Task description. Wherever a picture appears in the listing, leave it out, and copy the rest exactly.

-=-=-=-=-

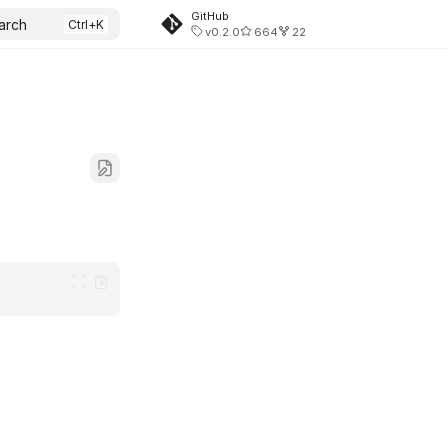
GitHub
arch
v0.2.0
664
22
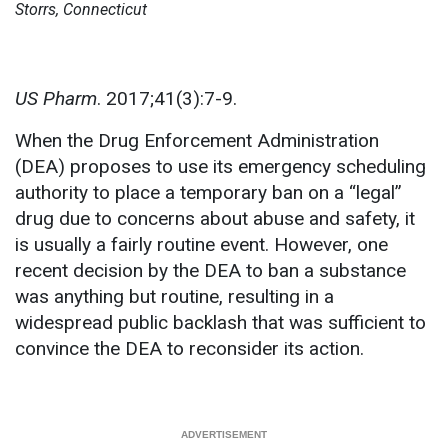
Storrs, Connecticut
US Pharm
. 2017;41(3):7-9.
When the Drug Enforcement Administration
(DEA) proposes to use its emergency scheduling
authority to place a temporary ban on a “legal”
drug due to concerns about abuse and safety, it
is usually a fairly routine event. However, one
recent decision by the DEA to ban a substance
was anything but routine, resulting in a
widespread public backlash that was sufficient to
convince the DEA to reconsider its action.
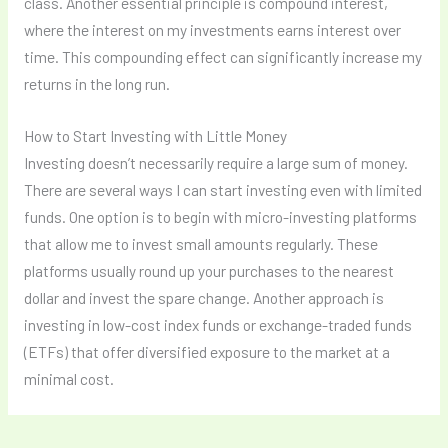
class. Another essential principle is compound interest,
where the interest on my investments earns interest over
time. This compounding effect can significantly increase my
returns in the long run.
How to Start Investing with Little Money
Investing doesn’t necessarily require a large sum of money.
There are several ways I can start investing even with limited
funds. One option is to begin with micro-investing platforms
that allow me to invest small amounts regularly. These
platforms usually round up your purchases to the nearest
dollar and invest the spare change. Another approach is
investing in low-cost index funds or exchange-traded funds
(ETFs) that offer diversified exposure to the market at a
minimal cost.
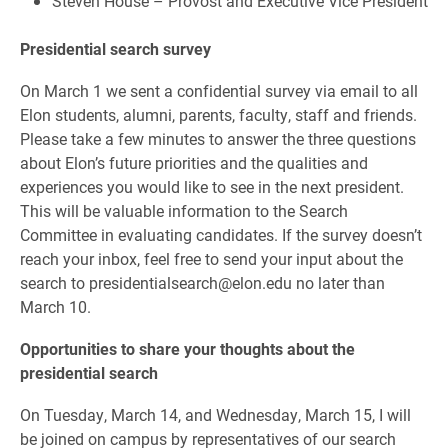
Steven House – Provost and Executive Vice President
Presidential search survey
On March 1 we sent a confidential survey via email to all
Elon students, alumni, parents, faculty, staff and friends.
Please take a few minutes to answer the three questions
about Elon’s future priorities and the qualities and
experiences you would like to see in the next president.
This will be valuable information to the Search
Committee in evaluating candidates. If the survey doesn’t
reach your inbox, feel free to send your input about the
search to presidentialsearch@elon.edu no later than
March 10.
Opportunities to share your thoughts about the
presidential search
On Tuesday, March 14, and Wednesday, March 15, I will
be joined on campus by representatives of our search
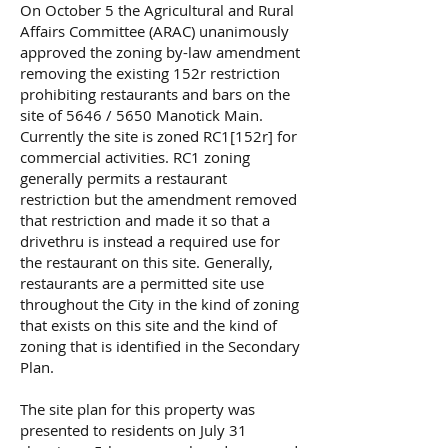
On October 5 the Agricultural and Rural
Affairs Committee (ARAC) unanimously
approved the zoning by-law amendment
removing the existing 152r restriction
prohibiting restaurants and bars on the
site of 5646 / 5650 Manotick Main.
Currently the site is zoned RC1[152r] for
commercial activities. RC1 zoning
generally permits a restaurant
restriction but the amendment removed
that restriction and made it so that a
drivethru is instead a required use for
the restaurant on this site. Generally,
restaurants are a permitted site use
throughout the City in the kind of zoning
that exists on this site and the kind of
zoning that is identified in the Secondary
Plan.
The site plan for this property was
presented to residents on July 31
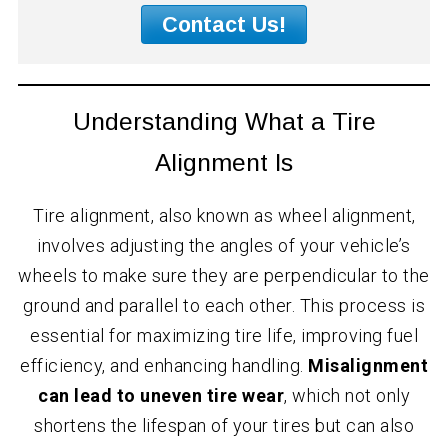
Contact Us!
Understanding What a Tire
Alignment Is
Tire alignment, also known as wheel alignment,
involves adjusting the angles of your vehicle’s
wheels to make sure they are perpendicular to the
ground and parallel to each other. This process is
essential for maximizing tire life, improving fuel
efficiency, and enhancing handling.
Misalignment
can lead to uneven tire wear
, which not only
shortens the lifespan of your tires but can also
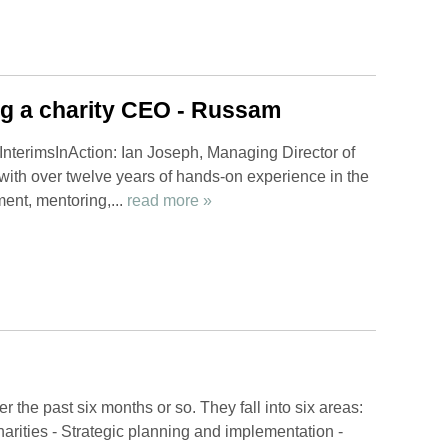
ng a charity CEO - Russam
InterimsInAction: Ian Joseph, Managing Director of
ith over twelve years of hands-on experience in the
ment, mentoring,...
read more »
 the past six months or so. They fall into six areas:
arities - Strategic planning and implementation -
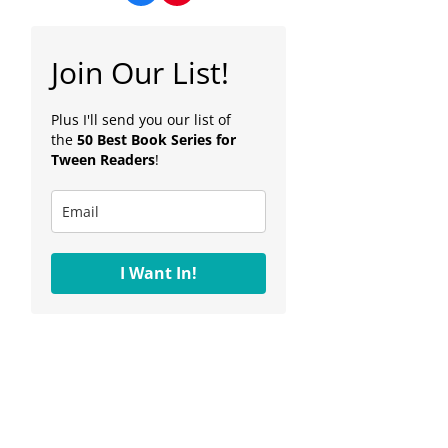
Join Our List!
Plus I'll send you our list of
the
50 Best Book Series for
Tween Readers
!
I Want In!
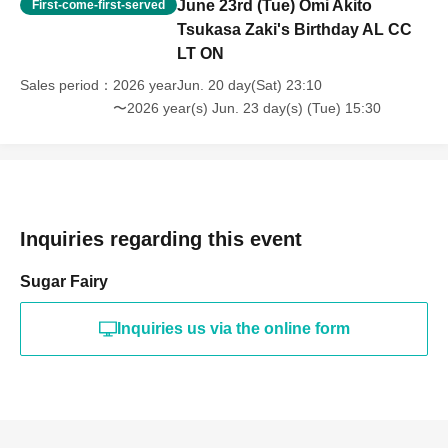
June 23rd (Tue) Omi Akito
First-come-first-served
Tsukasa Zaki's Birthday AL CC
LT ON
Sales period
2026 yearJun. 20 day(Sat) 23:10
〜2026 year(s) Jun. 23 day(s) (Tue) 15:30
Inquiries regarding this event
Sugar Fairy
Inquiries us via the online form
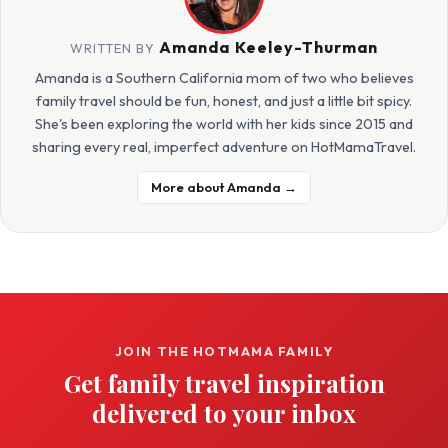
Amanda Keeley-Thurman
WRITTEN BY
Amanda is a Southern California mom of two who believes
family travel should be fun, honest, and just a little bit spicy.
She's been exploring the world with her kids since 2015 and
sharing every real, imperfect adventure on HotMamaTravel.
More about Amanda →
JOIN THE HOTMAMA FAMILY
Get family travel inspiration
delivered to your inbox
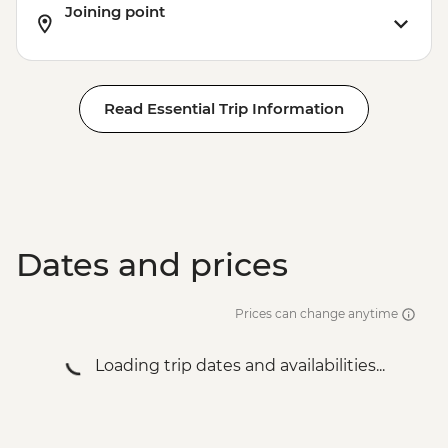
Joining point
Read Essential Trip Information
Dates and prices
Prices can change anytime
Loading trip dates and availabilities...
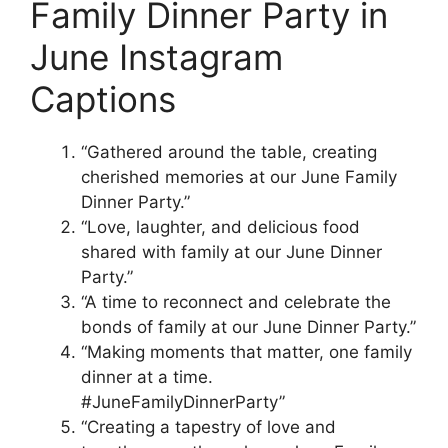
Family Dinner Party in
June Instagram
Captions
“Gathered around the table, creating
cherished memories at our June Family
Dinner Party.”
“Love, laughter, and delicious food
shared with family at our June Dinner
Party.”
“A time to reconnect and celebrate the
bonds of family at our June Dinner Party.”
“Making moments that matter, one family
dinner at a time.
#JuneFamilyDinnerParty”
“Creating a tapestry of love and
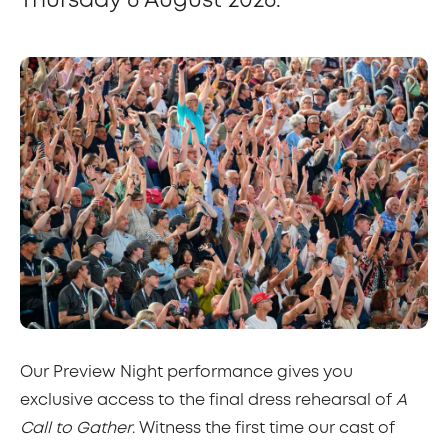
Thursday 6 August 2026.
Our Preview Night performance gives you
exclusive access to the final dress rehearsal of
A
Call to Gather
. Witness the first time our cast of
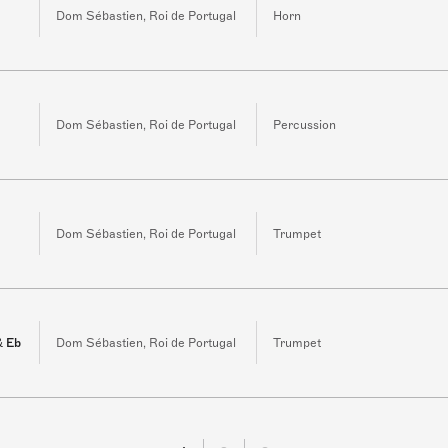
Dom Sébastien, Roi de Portugal
Horn
Dom Sébastien, Roi de Portugal
Percussion
3
Dom Sébastien, Roi de Portugal
Trumpet
& Eb
Dom Sébastien, Roi de Portugal
Trumpet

-=-=-=-=-

Exercise solution.
GitHub
arch
v0.2.0
664
22
Storrs, Connecticut
US Pharm
. 2017;41(3):7-9.
When the Drug Enforcement Administration
(DEA) proposes to use its emergency scheduling
authority to place a temporary ban on a “legal”
drug due to concerns about abuse and safety, it
is usually a fairly routine event. However, one
recent decision by the DEA to ban a substance
was anything but routine, resulting in a
widespread public backlash that was sufficient to
convince the DEA to reconsider its action.
class. Another essential principle is compound interest,
where the interest on my investments earns interest over
time. This compounding effect can significantly increase my
returns in the long run.
How to Start Investing with Little Money
Investing doesn’t necessarily require a large sum of money.
There are several ways I can start investing even with limited
funds. One option is to begin with micro-investing platforms
that allow me to invest small amounts regularly. These
platforms usually round up your purchases to the nearest
dollar and invest the spare change. Another approach is
investing in low-cost index funds or exchange-traded funds
(ETFs) that offer diversified exposure to the market at a
minimal cost.
Steven House – Provost and Executive Vice President
Presidential search survey
On March 1 we sent a confidential survey via email to all
Elon students, alumni, parents, faculty, staff and friends.
Please take a few minutes to answer the three questions
about Elon’s future priorities and the qualities and
experiences you would like to see in the next president.
This will be valuable information to the Search
Committee in evaluating candidates. If the survey doesn’t
reach your inbox, feel free to send your input about the
search to presidentialsearch@elon.edu no later than
March 10.
Opportunities to share your thoughts about the
presidential search
On Tuesday, March 14, and Wednesday, March 15, I will
be joined on campus by representatives of our search
On October 5 the Agricultural and Rural
Affairs Committee (ARAC) unanimously
approved the zoning by-law amendment
removing the existing 152r restriction
prohibiting restaurants and bars on the
site of 5646 / 5650 Manotick Main.
Currently the site is zoned RC1[152r] for
commercial activities. RC1 zoning
generally permits a restaurant
restriction but the amendment removed
that restriction and made it so that a
drivethru is instead a required use for
the restaurant on this site. Generally,
restaurants are a permitted site use
throughout the City in the kind of zoning
that exists on this site and the kind of
zoning that is identified in the Secondary
Plan.
The site plan for this property was
presented to residents on July 31
Contact Us!
Understanding What a Tire
Alignment Is
Tire alignment, also known as wheel alignment,
involves adjusting the angles of your vehicle’s
wheels to make sure they are perpendicular to the
ground and parallel to each other. This process is
essential for maximizing tire life, improving fuel
efficiency, and enhancing handling.
Misalignment
can lead to uneven tire wear
, which not only
shortens the lifespan of your tires but can also
ng a charity CEO - Russam
InterimsInAction: Ian Joseph, Managing Director of
ith over twelve years of hands-on experience in the
ment, mentoring,...
read more »
 the past six months or so. They fall into six areas:
arities - Strategic planning and implementation -
Join Our List!
Plus I'll send you our list of
the
50 Best Book Series for
Tween Readers
!
I Want In!
June 23rd (Tue) Omi Akito
First-come-first-served
Tsukasa Zaki's Birthday AL CC
LT ON
Sales period
2026 yearJun. 20 day(Sat) 23:10
〜2026 year(s) Jun. 23 day(s) (Tue) 15:30
Inquiries regarding this event
Sugar Fairy
Inquiries us via the online form
Amanda Keeley-Thurman
WRITTEN BY
Amanda is a Southern California mom of two who believes
family travel should be fun, honest, and just a little bit spicy.
She's been exploring the world with her kids since 2015 and
sharing every real, imperfect adventure on HotMamaTravel.
More about Amanda →
JOIN THE HOTMAMA FAMILY
Get family travel inspiration
delivered to your inbox
Joining point
Read Essential Trip Information
Dates and prices
Prices can change anytime
Loading trip dates and availabilities...
Family Dinner Party in
June Instagram
Captions
“Gathered around the table, creating
cherished memories at our June Family
Dinner Party.”
“Love, laughter, and delicious food
shared with family at our June Dinner
Party.”
“A time to reconnect and celebrate the
bonds of family at our June Dinner Party.”
“Making moments that matter, one family
dinner at a time.
#JuneFamilyDinnerParty”
“Creating a tapestry of love and
Thursday 6 August 2026.
Our Preview Night performance gives you
exclusive access to the final dress rehearsal of
A
Call to Gather
. Witness the first time our cast of
Dom Sébastien, Roi de Portugal
Horn
Dom Sébastien, Roi de Portugal
Percussion
3
Dom Sébastien, Roi de Portugal
Trumpet
& Eb
Dom Sébastien, Roi de Portugal
Trumpet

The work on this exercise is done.